(Task details)
Word for word, restate the lines of the listing below from the line with "transmitida.Después de la" through the line with "doi:10.25134/senasif.v2i1.148. Availa", and do not include the pictures.

(Extracted material)
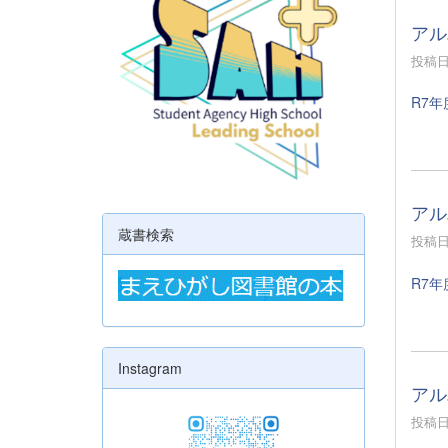
アル
投稿日時
R7年
アル
蔵書検索
投稿日時
R7年
Instagram
アル
投稿日時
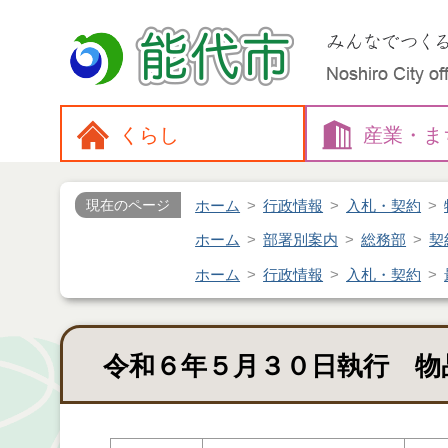
くらし
産業・
ま
ホーム
行政情報
入札・契約
現在のページ
ホーム
部署別案内
総務部
契
ホーム
行政情報
入札・契約
令和６年５月３０日執行 物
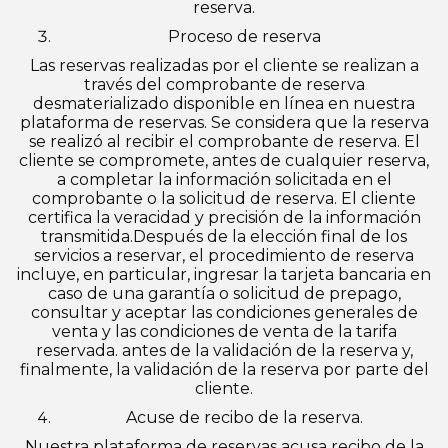
reserva.
Proceso de reserva
Las reservas realizadas por el cliente se realizan a
través del comprobante de reserva
desmaterializado disponible en línea en nuestra
plataforma de reservas. Se considera que la reserva
se realizó al recibir el comprobante de reserva. El
cliente se compromete, antes de cualquier reserva,
a completar la información solicitada en el
comprobante o la solicitud de reserva. El cliente
certifica la veracidad y precisión de la información
transmitida.Después de la elección final de los
servicios a reservar, el procedimiento de reserva
incluye, en particular, ingresar la tarjeta bancaria en
caso de una garantía o solicitud de prepago,
consultar y aceptar las condiciones generales de
venta y las condiciones de venta de la tarifa
reservada. antes de la validación de la reserva y,
finalmente, la validación de la reserva por parte del
cliente.
Acuse de recibo de la reserva.
Nuestra plataforma de reservas acusa recibo de la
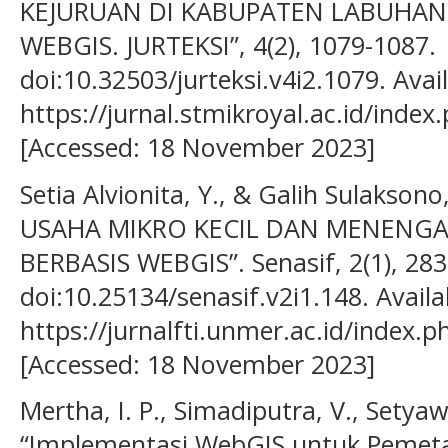
KEJURUAN DI KABUPATEN LABUH
WEBGIS. JURTEKSI”, 4(2), 1079-1087.
doi:10.32503/jurteksi.v4i2.1079. Avail
https://jurnal.stmikroyal.ac.id/index
[Accessed: 18 November 2023]
Setia Alvionita, Y., & Galih Sulakson
USAHA MIKRO KECIL DAN MENENGA
BERBASIS WEBGIS”. Senasif, 2(1), 283
doi:10.25134/senasif.v2i1.148. Availa
https://jurnalfti.unmer.ac.id/index.p
[Accessed: 18 November 2023]
Mertha, I. P., Simadiputra, V., Setyawa
“Implementasi WebGIS untuk Pemeta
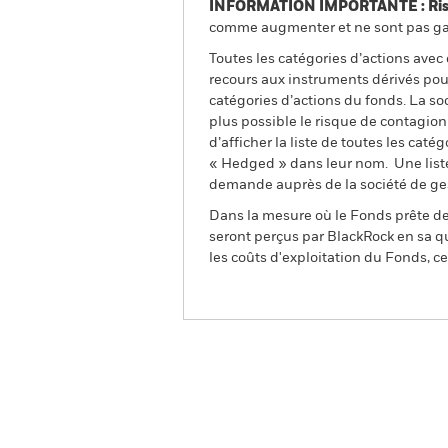
INFORMATION IMPORTANTE : Risque
comme augmenter et ne sont pas gara
Toutes les catégories d’actions avec
recours aux instruments dérivés pour
catégories d’actions du fonds. La so
plus possible le risque de contagio
d’afficher la liste de toutes les cat
« Hedged » dans leur nom. Une liste
demande auprès de la société de ge
Dans la mesure où le Fonds prête des
seront perçus par BlackRock en sa qu
les coûts d'exploitation du Fonds, cel
BSF Global Event Driven 
Aperçu
Performances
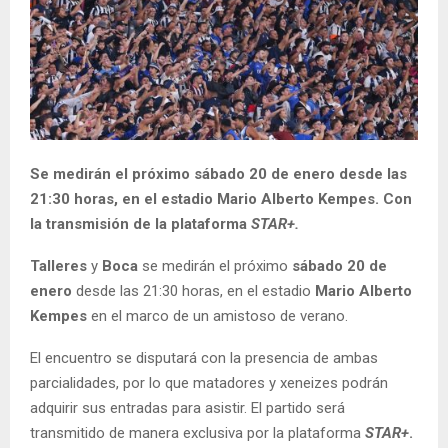
Se medirán el próximo sábado 20 de enero desde las
21:30 horas, en el estadio Mario Alberto Kempes. Con
la transmisión de la plataforma
STAR+.
Talleres
y
Boca
se medirán el próximo
sábado 20 de
enero
desde las 21:30 horas, en el estadio
Mario
Alberto
Kempes
en el marco de un amistoso de verano.
El encuentro se disputará con la presencia de ambas
parcialidades, por lo que matadores y xeneizes podrán
adquirir sus entradas para asistir. El partido será
transmitido de manera exclusiva por la plataforma
STAR+
.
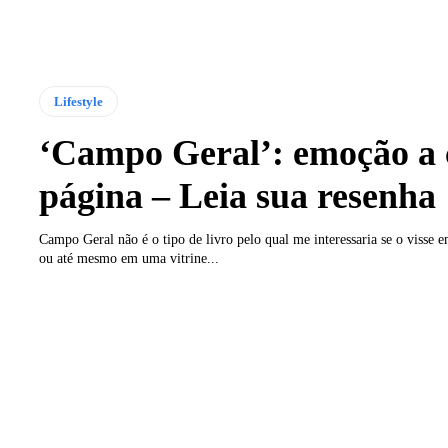
Lifestyle
‘Campo Geral’: emoção a
página – Leia sua resenha
Campo Geral não é o tipo de livro pelo qual me interessaria se o visse 
ou até mesmo em uma vitrine...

(Expected answer)
transmitida.Después de la elección final de los
servicios a reservar, el procedimiento de reserva
incluye, en particular, ingresar la tarjeta bancaria en
caso de una garantía o solicitud de prepago,
consultar y aceptar las condiciones generales de
venta y las condiciones de venta de la tarifa
reservada. antes de la validación de la reserva y,
finalmente, la validación de la reserva por parte del
cliente.
Acuse de recibo de la reserva.
Nuestra plataforma de reservas acusa recibo de la
KEJURUAN DI KABUPATEN LABUH
WEBGIS. JURTEKSI”, 4(2), 1079-1087.
doi:10.32503/jurteksi.v4i2.1079. Avail
https://jurnal.stmikroyal.ac.id/index
[Accessed: 18 November 2023]
Setia Alvionita, Y., & Galih Sulakson
USAHA MIKRO KECIL DAN MENENGA
BERBASIS WEBGIS”. Senasif, 2(1), 283
doi:10.25134/senasif.v2i1.148. Availa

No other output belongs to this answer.